In most of the world, smoking or chewing tobacco is the primary cause of oral cancer, but recent research indicates that in the United States, the greatest risk comes from exposure to the human papillomavirus contracted through oral sex.

HPV is the virus most often associated with cervical cancer, but it's not just a health threat for women. More than 60% of the cancers of the mouth and pharynx are caused by HPV, researchers reported at this year's meeting of the American Association for the Advancement of Science. Maura Gillison, MD, the first scientist to note the link between the virus and oral cancers, said men and women who had oral sex with six or more partners in their lifetime had an eightfold increase in risk of oral cancer, compared to someone who has never performed oral sex, due to increased exposure to HPV. I've never seen as much oral cancer as I'm seeing now, and it's an observation that the research supports: There has been a huge jump in oral cancer rates from 1974 to 2007 -- a whopping 225% increase. But medical websites are going to have to catch up. Most sites still list tobacco, alcohol, and a history of head and neck cancer as the main things to watch out for.

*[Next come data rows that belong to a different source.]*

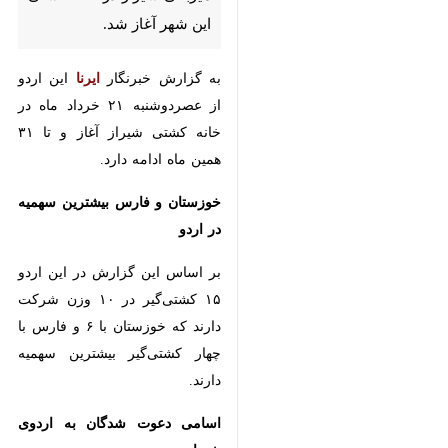
شیراز-ایرنا- پنجمین مرحله اردوی
آمادگی تیم ملی کشتی فرنگی
جوانان به میزبانی شیراز در خانه
کشتی این شهر آغاز شد.
به گزارش خبرنگار
ایرنا
این اردو از
عصردوشنبه ۲۱ خرداد ماه در خانه
کشتی شیراز آغاز و تا ۳۱ همین ماه
ادامه دارد.
خوزستان و فارس بیشترین سهمیه در
اردو
بر اساس این گزارش در این اردو ۱۵
♿︎
کشتی‌گیر در ۱۰ وزن شرکت دارند که
خوزستان با ۶ و فارس با چهار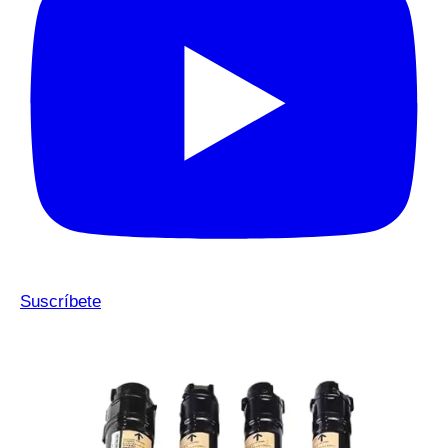
Suscríbete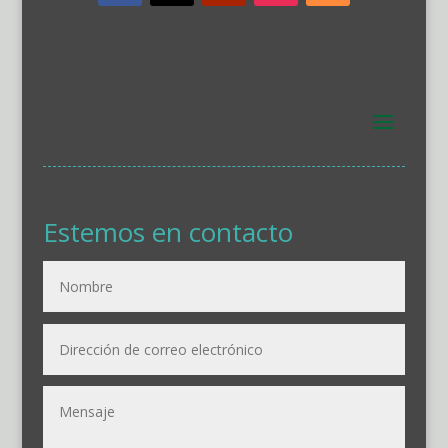
Estemos en contacto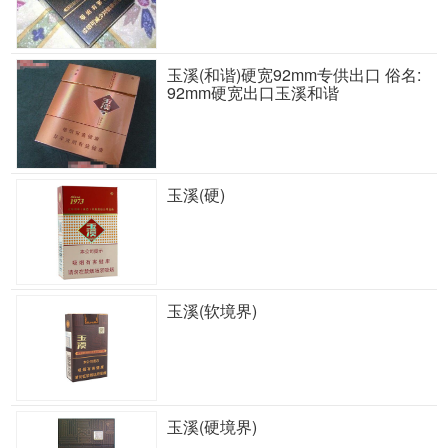
玉溪(和谐)硬宽92mm专供出口 俗名:
92mm硬宽出口玉溪和谐
玉溪(硬)
玉溪(软境界)
玉溪(硬境界)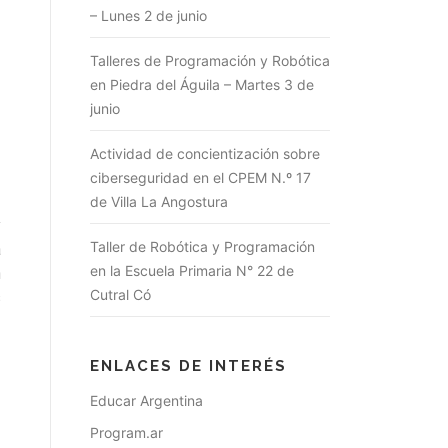
– Lunes 2 de junio
Talleres de Programación y Robótica
en Piedra del Águila – Martes 3 de
junio
Actividad de concientización sobre
ciberseguridad en el CPEM N.º 17
de Villa La Angostura
y
Taller de Robótica y Programación
a
en la Escuela Primaria N° 22 de
n
Cutral Có
s
ENLACES DE INTERÉS
Educar Argentina
Program.ar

Oral cancer can look like white or red patches in your mouth, bleeding in the mouth, a lump in the neck, or warts. The warts caused by HPV can sometimes be burned or frozen off, and treating symptoms sooner is always better than later. So if you see or feel anything abnormal in your mouth, call your physician. And if you're having sex and can afford Gardasil ($300-500), you should get the vaccination. It vaccinates patients against the four most common strains of HPV -- two of which are most likely to lead to cancer -- and it's effective in men and women of any age, not just for women up to 26.